Hi All,
I would appreciate some feedback on a curious issue I am running into.
I started to analyze what Fastx was doing with the adapter clipping fastx_clipper v 0.0.13.2 with command line. I've spent most of the day examining the original reads to clipped reads. Most of the pre-clipped reads don't align well with the adapters. Which means it is cutting out data in a weird way and may be introducing biases. I would think this would be important to avoid when wanting to study expression data. It also appears that unless the adapter sequence starts with the 5' end of the adapter (i.e. a random chunk of adapter at the 3' end of the actual sequence) it won't clip that off.
I should mention too, I am aware that Fastx only clips from the 3' end of the sequence, these problems I am reporting are not an issue with confusion in that regard.
Galaxy uses this package for adapter clipping. This worries me because many people are using this tool.
Has anyone else on this forum had these sorts of problems? More importantly, can anyone recommend a tool to trim off adapters that they have extensively vetted?

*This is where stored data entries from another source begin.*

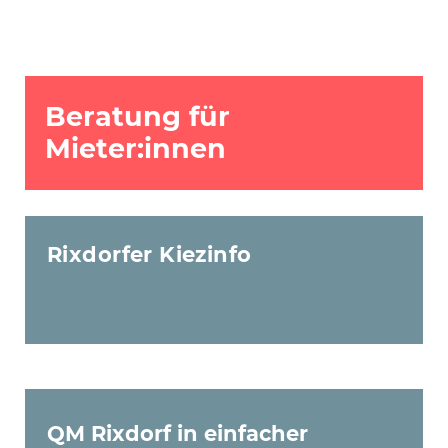
Beratung für
Mieter:innen
Rixdorfer Kiezinfo
QM Rixdorf in einfacher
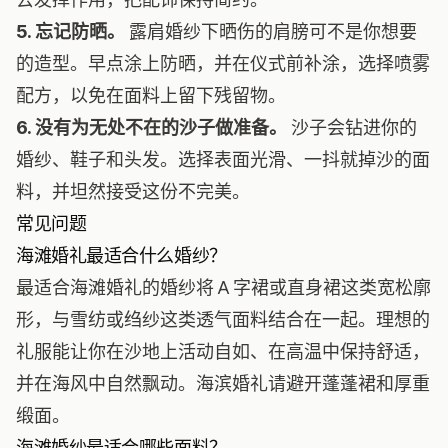
5. 忘记防晒。
露肩婚纱下晒伤的肩膀可不是你想要
的造型。早点涂上防晒，并在仪式前补涂，选择喷雾
配方，以免在面料上留下残留物。
6. 没有为无处不在的沙子做准备。
沙子会钻进你的
婚纱、鞋子和头发。选择表面光滑、一抖就掉沙的面
料，并坦然接受这份不完美。
常见问题
海滩婚礼最适合什么婚纱？
最适合海滩婚礼的婚纱将 A 字裙或直身裙这类宽松廓
形，与雪纺或绉纱这类透气面料结合在一起。理想的
礼服能让你在沙地上活动自如、在高温中保持舒适，
并在海风中自然飘动。海滨婚礼请避开蓬蓬裙和厚重
缎面。
海滩婚纱最适合哪些面料？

I think it would help if you also included an example of pre/post clipping of reads that show the inconsistency. That being said I would not be surprised if the fastx toolkit had certain limitations. That's why there are so many alternatives.
The adapter I was trying to clip was the standard universal adapter and the indexed adapters. I just received a response from Gordon, see below:
"The fastx-clipper was designed to work with short reads (e.g 36nt or 50nt), and be very-sensitive (and somewhat less specific) - it will not perform well with longer reads (your 101nt FASTA files).
I'd recommend trying other clipping programs (e.g. "cutadapt")."
Without some examples, it's hard to get an idea of what problems you are having, however one problem I had that once caught me off guard was due to adapters whose 5' end was rather homogeneous and I was clipping with the default fastx_clipper parameters.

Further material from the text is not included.